I had a fuse pop on my 84 JCM800 last night.

What happened was, I'd set the amp up, turned the power on, set up my pedals and stuff, asked the bass player to turn on the standby switch, and the fuse blew.

I just replaced the fuse, and everything seems fine now.

Buuuuut, I'm obviously concerned with what may have caused it to blow.

Do fuses periodically need replacing? Like, every 25 years or so?

Is it possible I got smacked with a power surge? I didn't have (slap me upside the head) a surge protector on the line.

I think I'll leave it running for a few hours, just to make sure it doesn't pop again, but, does anyone have any ideas what could have caused this? Other than the fact that I let the bass player touch my Marshall, of course.


----------



## Greg Ellis (Oct 1, 2007)

Imagine what could have happened if the *drummer* turned it on!


----------



## dwagar (Mar 6, 2006)

yeah, but remember, there are two switches, one marked power, one marked standby. Could you trust the drummer to get it right?

(on the aside, our drummer has his PhD. We love making dummy drummer jokes to him)


----------



## Wild Bill (May 3, 2006)

dwagar said:


> I had a fuse pop on my 84 JCM800 last night.
> 
> What happened was, I'd set the amp up, turned the power on, set up my pedals and stuff, asked the bass player to turn on the standby switch, and the fuse blew.
> 
> ...


Ordinarily, fuses blow because something MAKES them blow! That being said, if you put a new fuse in usually it will then blow also.
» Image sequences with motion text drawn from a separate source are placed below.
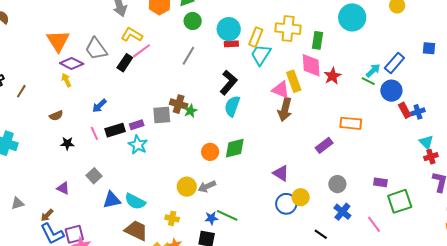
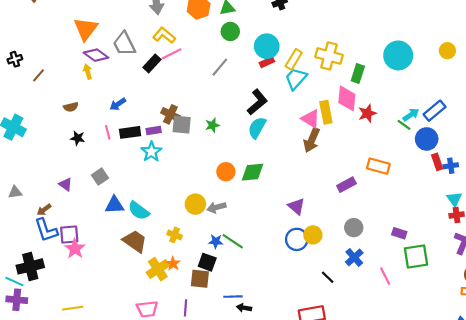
red rectangle: (231, 44) -> (267, 62), turned -32
brown cross: (179, 104) -> (170, 114), moved

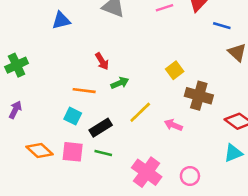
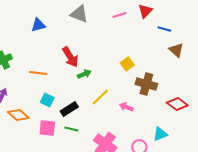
red arrow: (102, 61) -> (70, 57), size x1.5
orange line: (84, 91) -> (38, 73), moved
orange diamond: (40, 151) -> (18, 115), moved
cyan triangle: (233, 153) -> (160, 134), moved

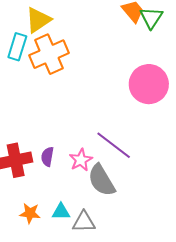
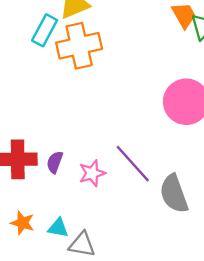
gray semicircle: (102, 180) -> (174, 194), moved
If you were running the original fuse it wouldn't be surprising that the fuse just got old. Every time the amp is turned on there's a surge through the fuse. The damage to the fuse is tiny but it's real. After 25 years the poor thing may simply have had enough! I've had this happen with other old amps.

The other possibility is that the bias is running the idling current too high. This is hard on the tube life and runs more current through the fuse than expected when the amp is cranked. Not enough to immediately pop the fuse but after wailing the amp for a set or two it will blow.
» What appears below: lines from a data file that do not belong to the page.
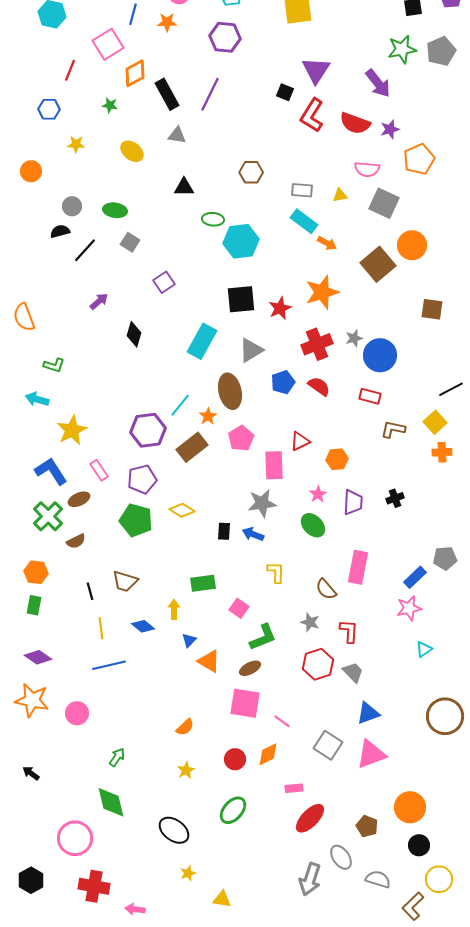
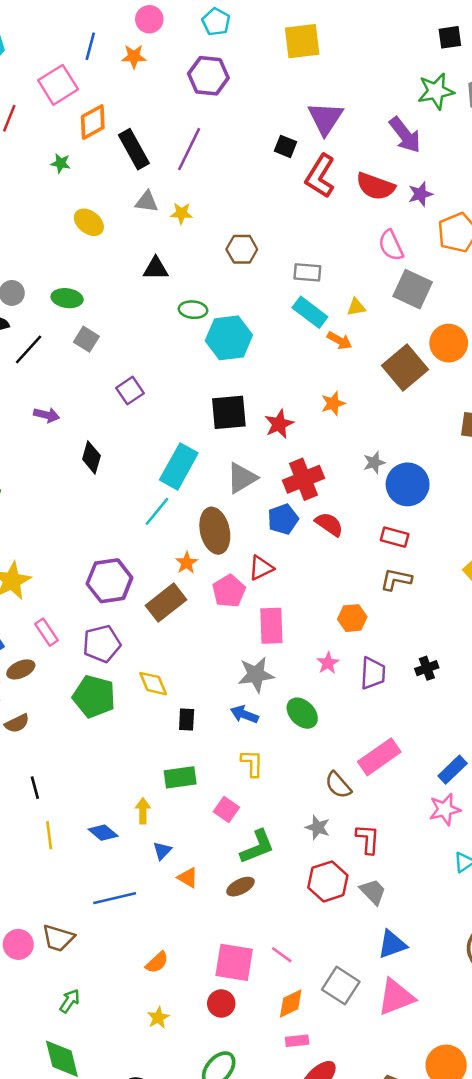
yellow star: (76, 144) -> (181, 213), moved
pink semicircle: (367, 169) -> (391, 245), turned 60
yellow triangle: (340, 195) -> (356, 307), moved
orange star: (322, 292) -> (333, 403), size x0.6
purple arrow: (99, 301) -> (47, 415), turned 54
red cross: (317, 344) -> (303, 479), moved
cyan line: (180, 405) -> (157, 511), moved
brown L-shape: (393, 429) -> (396, 579), moved
red triangle: (300, 441) -> (261, 568), moved
yellow diamond: (182, 510) -> (153, 684), turned 35
green ellipse: (313, 525) -> (302, 713), moved
black rectangle: (224, 531) -> (187, 720), moved
pink rectangle: (358, 567) -> (379, 757), turned 44
yellow L-shape: (276, 572) -> (252, 763), moved
brown trapezoid: (125, 581) -> (58, 938), moved
orange triangle: (209, 661) -> (188, 878), size x0.7
blue line: (109, 665) -> (115, 898), moved
pink square: (245, 703) -> (234, 962), moved
orange diamond: (268, 754) -> (291, 1004), moved

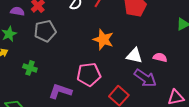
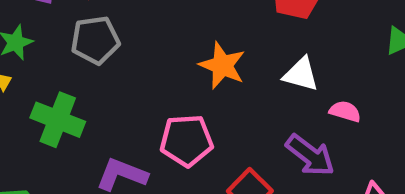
white triangle: (134, 56) -> (301, 74), moved
green cross: (30, 68) -> (58, 120), size x1.6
The cure there is to have the tubes and bias checked.

:food-smiley-004:


----------



## dwagar (Mar 6, 2006)

Thanks Bill, the tubes seemed to check out okay, but I'll check the Bias setting tonight.

or as you said, perhaps after 25 years that fuse had just had enough, lol.


----------



## dwagar (Mar 6, 2006)

the tubes check okay, I checked the bias:

460 plate v
I set the bias to about 35mA (one is 34.5, the other 35.5)
so if I calc correctly, I'm running at about 64%

I'm using JJ E34Ls. 

and, she is still working okay.

So I think it was, after all, just the fuse.


----------



## nonreverb (Sep 19, 2006)

dwagar said:


> the tubes check okay, I checked the bias:
> 
> 460 plate v
> I set the bias to about 35mA (one is 34.5, the other 35.5)
> ...


Hey,

A couple of questions for you...was it the mains fuse or the H.T fuse and was the fuse a slo blo?

:smile:

Richard


----------



## dwagar (Mar 6, 2006)

mains, and yes, a slow blow.


----------



## Big White Tele (Feb 10, 2007)

Thats funny, I just had the exact same thing happen to me today, except no bass player. It was a 66 Deluxe Reverb, and the fuse just let go. Put a new one in, and all is well, hopefully for another 42 years.


----------